AWS lets agents drive its virtual cloudy desktops - which could cost 500,00 tokens per click

Vendor benchmark finds APIs let you do the job faster and cheaper

by · The Register

Amazon Web Services has let AI agents loose in its cloudy WorkSpaces virtual PCs.

The new service, currently in preview, allows users to assign agents an identity using Amazon’s Identity and Access Management service. Using those credentials, agents can access a WorkSpace at a unique pre-signed URL and drive any apps running there on the cloudy PC.

An AWS spokesperson told us the cloudy colossus recommends developers give each agent a unique identity, because doing so makes it easier to track their activities and to distinguish agentic actions from activity conducted by humans.

We’re also told that agents “connect through a managed MCP endpoint that provides governed access to desktop tools such as screenshots, mouse control, and text input.” This apparently “gives developers a controlled interface for agents to interact with the desktop while maintaining guardrails around what actions they can take.”

The main reason to give an agent its own PC is so it can automatically use software to perform various tasks. Cloudy or virtual PCs are well-suited to this scenario because they can be ephemeral – you can run them long enough for an agent to accomplish a chore, then shut them down. Keeping agents in an isolated virtual private cloud may also be preferable to letting them loose on the LAN or in the datacenter.
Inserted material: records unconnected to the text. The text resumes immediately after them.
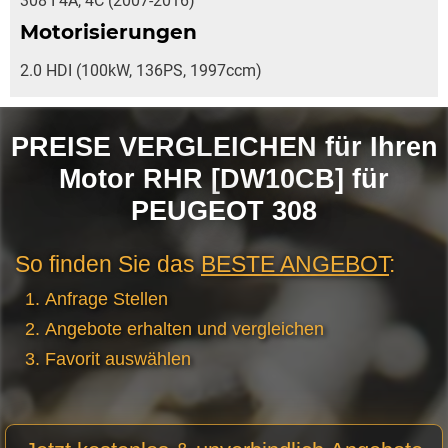
308 I 4A, 4C (2007-2016)
Motorisierungen
2.0 HDI (100kW, 136PS, 1997ccm)
PREISE VERGLEICHEN für Ihren
Motor RHR [DW10CB] für
PEUGEOT 308
So finden Sie das
BESTE ANGEBOT
:
Anfrage Stellen
Angebote erhalten und vergleichen
Favorit auswählen
Motor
Organizations that rely entirely on physical PCs, or don’t fancy letting agents drive VMs on a local machine, may also prefer cloudy PCs to the complexity of setting up on-prem virtual PCs.

AWS will allow agentic access to any of the many instance types its WorkSpaces service offers – and they run from small instances that offer a single virtual CPU and 2GB of RAM all the way up to big boppers that pack a GPU, 32 vCPUs, and 256GB of RAM. Amazon rents all its WorkSpaces for either a monthly flat fee that allows non-stop access, or a smaller fee plus hourly access charges.

Amazon is not alone in letting agents drive cloudy PCs: Microsoft has created a version of its Windows 365 service just for agents.

Agents drive PCs using computer vision – they typically take screenshots or video of a desktop, interpret what they “see” and then take action, assuming they’ve been given permission to click, type, and scroll.

AI coding outfit Reflex thinks the work required to do so is non-trivial. The company recently published research that claims a browser-use vision agent needed half a million tokens to click on a dropdown menu and concluded that using an agent can be 45 times more expensive than using an API.

The company has published its benchmark tools on GitHub so you can test its approach to see if you get the same results.

In its blog, Reflex’s head of growth Palash Awasthi allows that better AI models will eventually lower costs. But he insists that using agents will always require more steps to complete a job than APIs.

So maybe check that out before rushing to rent a cloudy desktop? ®